### [WHAT YOU SHOULD DO]
Print the data below exactly, but only the lines from the one containing "Service-Team" down to the one containing "Aniversario como", inclusive.

### [RECORDS]
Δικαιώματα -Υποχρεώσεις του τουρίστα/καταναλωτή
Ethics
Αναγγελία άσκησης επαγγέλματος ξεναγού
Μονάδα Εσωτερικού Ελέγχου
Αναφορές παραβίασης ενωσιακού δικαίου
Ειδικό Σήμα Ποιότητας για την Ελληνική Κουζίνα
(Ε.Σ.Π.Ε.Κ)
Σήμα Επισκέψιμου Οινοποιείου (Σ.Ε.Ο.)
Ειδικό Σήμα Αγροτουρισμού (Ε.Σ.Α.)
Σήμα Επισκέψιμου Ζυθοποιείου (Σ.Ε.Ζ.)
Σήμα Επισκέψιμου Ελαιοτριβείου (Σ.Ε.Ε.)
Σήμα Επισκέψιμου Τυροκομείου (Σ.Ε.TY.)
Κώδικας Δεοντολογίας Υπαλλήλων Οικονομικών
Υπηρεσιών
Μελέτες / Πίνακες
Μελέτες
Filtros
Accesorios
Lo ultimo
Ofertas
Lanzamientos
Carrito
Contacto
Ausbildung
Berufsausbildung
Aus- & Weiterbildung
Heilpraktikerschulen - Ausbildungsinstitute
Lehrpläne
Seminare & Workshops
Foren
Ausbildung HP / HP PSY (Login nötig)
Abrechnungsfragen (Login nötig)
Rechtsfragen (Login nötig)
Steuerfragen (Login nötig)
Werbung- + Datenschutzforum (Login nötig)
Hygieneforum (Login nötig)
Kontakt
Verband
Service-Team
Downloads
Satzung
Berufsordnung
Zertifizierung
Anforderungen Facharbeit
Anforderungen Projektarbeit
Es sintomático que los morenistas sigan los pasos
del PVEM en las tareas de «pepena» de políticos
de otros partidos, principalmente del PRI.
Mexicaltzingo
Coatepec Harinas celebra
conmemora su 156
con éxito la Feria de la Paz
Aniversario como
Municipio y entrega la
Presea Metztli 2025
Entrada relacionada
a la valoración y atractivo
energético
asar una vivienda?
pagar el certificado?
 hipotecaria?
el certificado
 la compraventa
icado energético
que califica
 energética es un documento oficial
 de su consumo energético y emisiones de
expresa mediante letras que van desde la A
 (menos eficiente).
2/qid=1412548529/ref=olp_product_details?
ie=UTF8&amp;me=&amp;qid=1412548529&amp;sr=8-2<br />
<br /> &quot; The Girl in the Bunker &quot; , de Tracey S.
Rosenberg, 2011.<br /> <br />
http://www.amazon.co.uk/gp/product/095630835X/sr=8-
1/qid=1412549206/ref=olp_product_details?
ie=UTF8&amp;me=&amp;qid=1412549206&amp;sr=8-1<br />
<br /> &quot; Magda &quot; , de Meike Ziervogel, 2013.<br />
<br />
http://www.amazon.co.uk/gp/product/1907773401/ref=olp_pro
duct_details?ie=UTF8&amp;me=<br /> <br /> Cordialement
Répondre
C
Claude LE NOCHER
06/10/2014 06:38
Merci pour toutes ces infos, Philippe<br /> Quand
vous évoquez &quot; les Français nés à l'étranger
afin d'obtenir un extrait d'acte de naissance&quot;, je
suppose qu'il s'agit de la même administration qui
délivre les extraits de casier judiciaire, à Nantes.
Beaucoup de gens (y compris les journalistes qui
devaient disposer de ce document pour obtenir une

### [EXERCISE RESPONSE]
Service-Team
Downloads
Satzung
Berufsordnung
Zertifizierung
Anforderungen Facharbeit
Anforderungen Projektarbeit
Es sintomático que los morenistas sigan los pasos
del PVEM en las tareas de «pepena» de políticos
de otros partidos, principalmente del PRI.
Mexicaltzingo
Coatepec Harinas celebra
conmemora su 156
con éxito la Feria de la Paz
Aniversario como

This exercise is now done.